The Case of the Angry Mourner – Erle Stanley Gardner
Belle Adrian wasn’t the type to break into houses, but fear makes you do things you’d never reveal on canasta night. Fear for Carlotta, her daughter - young, headstrong, and lately skiing with Arthur Cushing, a man whose playboy charm was as cheap as his cologne. Arthur had a reputation: a Casanova in tweed, now stuck in a wheelchair with a busted leg. Didn’t stop him from sniffing around the ladies.
Dinner at Arthur’s place ended badly. He got frisky, Carlotta smacked him, and left, humming The Snake and damning herself for not expecting a wolf to act like a wolf. That was the last Belle heard - until a shot cracked the night like, well, a gunshot. When Belle slipped into Arthur’s digs, she found him dead, slumped in his chair. Panic set in. She pictured Carlotta pulling the trigger, so Belle did what any mother with a guilty imagination might: she cleaned up the mess.
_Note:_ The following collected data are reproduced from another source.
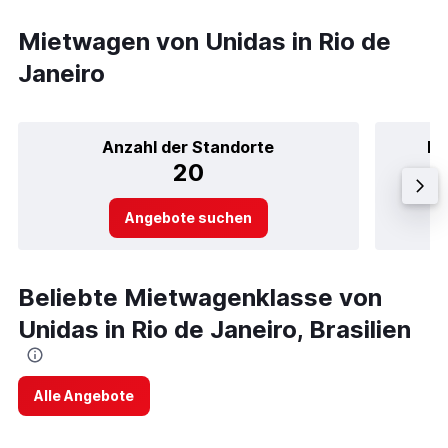
Mietwagen von Unidas in Rio de
Janeiro
Anzahl der Standorte
Be
20
Angebote suchen
Beliebte Mietwagenklasse von
Unidas in Rio de Janeiro, Brasilien
Alle Angebote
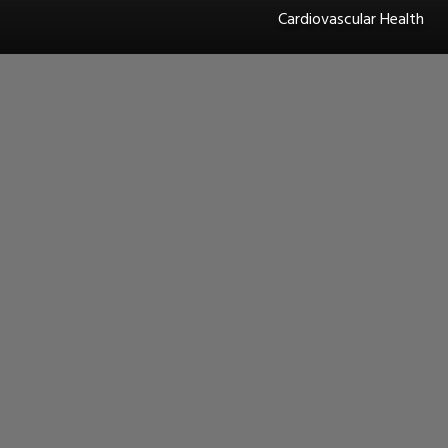
Cardiovascular Health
Trouble is, resort villages breed two things – a taste for gossip and neighbors with binoculars. Sam Burris and his wife had both. They saw Belle sneaking in, and they’d talk. Carlotta, meanwhile, thought Belle had done the horrid deed.
Enter Perry Mason, vacationing nearby, sun on his face and big on the outdoors like his creator. Belle calls on him, but she doesn’t spill the whole story. That’s the Mason curse: clients lie like rugs, then expect him to sweep up the dirt. He listens, asks questions, and senses holes big enough to drive an ATV through.
The hardcore reader doesn’t tarry in these novels; you hit the bumps and trust Gardner to steer. Characters aren’t shaded; they’re bold as neon. Carlotta, fiery and proud. Belle, protective to a fault. Arthur, a handsy wolf with teeth. Fill in expositions as you please - Gardner trusts our imagination to fill in business and backgrounds.
The evidence plays musical chairs between a mother and
daughter who could give Judy and Liza a run for drama. Meanwhile, Mason’s
courtroom maneuvers are so slick the bailiff should put down plastic yellow warning A-frames. All of
it unfolds in a small town where gossip travels faster than a speeding bullet.